Victoria: Gavin’s a special little boy he has a rare medical condition called lymphatic malformation. Joe: For me, I don’t really think that he looks different. Victoria: He’s changed the way that we view life completely, changed our mindset on basically everything, Victoria: One thing everybody says when they meet Gavin is that he is the happiest kid that you’ll ever meet. I mean everything that he’s gone through you think that he would be somewhat down and you know have an attitude or but he’s always happy, always smiling, always laughing Joe: Get it! Joe: Get it! Victoria: We didn’t know what this condition needed or how to treat it. It’s not like any normal condition. It’s super rare. Victoria: Good job. Victoria: Lympahtic
Malformation is an abnormal growth of cysts within the head, face, neck and could even happen in wherever there is lymphatic… vessels. And it occurs in only one in every 4,000 births. Victoria: So we first discovered that Gavin was going to be born different when we went to our 18 week anatomy scan. We were there to figure out, if he was a boy or a girl, and obviously to measure all of his limbs and heart. Joe: Crazy `fro. Victoria: The doctor came in she started doing her scan, and she looked at us and told us, “You know, he has some sort of mass” since she said it might be what’s called a cystic hygroma, or lymphatic malformation. When I first found out that Gavin will be different, I was terrified I didn’t know what to think. Victoria: When he was born, his mass was a lot more severe than what they expected it to be. Joe: When we saw him we were
like, “Damn” that’s nothing like we had ever seen and the doctors were even I think we had already so much care that doctors were like, that’s the worst we’ve seen in 10 years. Victoria: So that was scary in itself. Victoria: I first saw him… and… you can see like the machines behind him but I wasn’t crying. I wasn’t… you know, upset. I was, “That was him.” That was my baby. Everything was worth bringing him home, because as a parent, of course, you don’t want to see your child going through that, but at the same time, it’s just who he is. That’s who he is. That’s Gavin story. Victoria: Bringing baby home. Victoria: Having a child with a visible difference has taught me, that life is precious. It’s not always going to be the way that you think it is. Joe: For me, I don’t really think that he looks different and it doesn’t really bother me. I guess now we’re on the other side of the spectrum versus seeing somebody’s child look different. I think now I’m more so like you never know their story. Victoria: When people stare at Gavin in public, I don’t really pay any attention to it. I’ve had people come up to me and ask, I think they want to ask what’s wrong with him or but they just don’t know how, so they’ll be like, “How old is he?”

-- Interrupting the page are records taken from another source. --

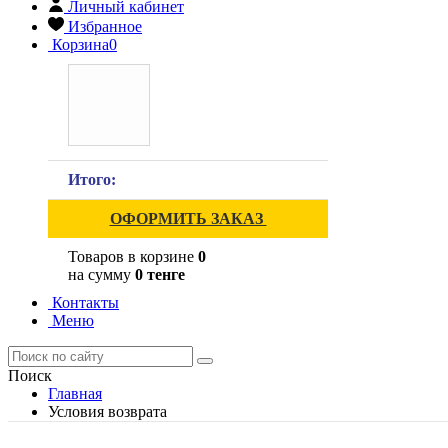
Личный кабинет
Избранное
Корзина
0
Итого:
ОФОРМИТЬ ЗАКАЗ
Товаров в корзине
0
на сумму
0 тенге
Контакты
Меню
Поиск
Главная
Условия возврата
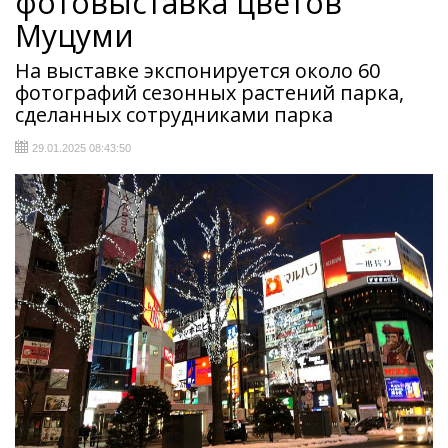
фотовыставка цветов
Муцуми
На выставке экспонируется около 60
фотографий сезонных растений парка,
сделанных сотрудниками парка
29.01.2025 08:43:50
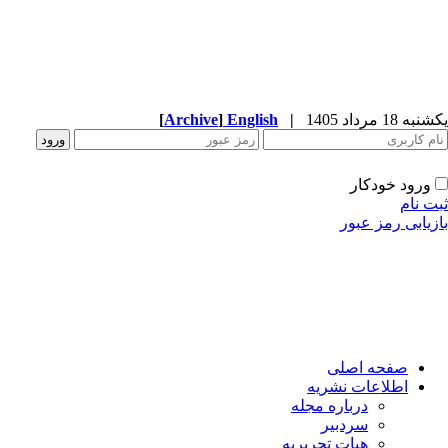
ه 18 مرداد 1405
|
English
]
Archive
[
ورود خودکار
ت نام
زیابی رمز عبور
صفحه اصلی
اطلاعات نشریه
درباره مجله
سردبیر
هیات تحریریه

And “He’s so cute,” but they just don’t know how to I guess, approach the situation. But if they just say, “hey, “what condition does he have?” Just ask, honestly, I’m not going to get offended. I want to raise awareness. Victoria: By sharing Gavin’s medical adventure on social media, it has opened so many doors for you know, raising awareness. I’ve had moms contact me with their children who have lymphatic malformation and they don’t know what treatment to go with or they’d asked me for advice, and hopefully they didn’t feel as helpless as we did when we first started out. Female Speaker: There’s grandpa… Joe: Victoria turned 29 a couple days ago, it’s actually your first birthday with him home. Joe: This time last year we were still hospital so this the first one where both of our birthdays we’re really able to celebrate at home, good to be home. Victoria: It is. Victoria: Oh it’s going to come eat you. it’s going to get you. [happy birthday song] Victoria: Through the hard parts of the journey allowed us to learn when he was in the hospital I always said we have to stay positive. I didn’t want any negative energy in there. And I think that with him, overcoming everything and him being so strong made me that way. And a lot of people reached out to me through his Instagram page. They’re like “Wow, you are so strong” and I’m like, “That’s just how I had to be” when parents see this story who are in a similar situation I hope that they take away the fact that we are… trying to be as normal as possible. Yes, there’s always going to be that obstacle that you have to go through. Ask for help. Ask for support. Joe: You know, the first day you’re going to think at first, “Why do I have to do this? Why me? Why me?” but we always say this to people always say this to us, is there’s a reason he is our son. It’s made us stronger as parents as husband and wife with our friends, it’s going to have its challenges, but I promise you it will have equal probably even better rewards.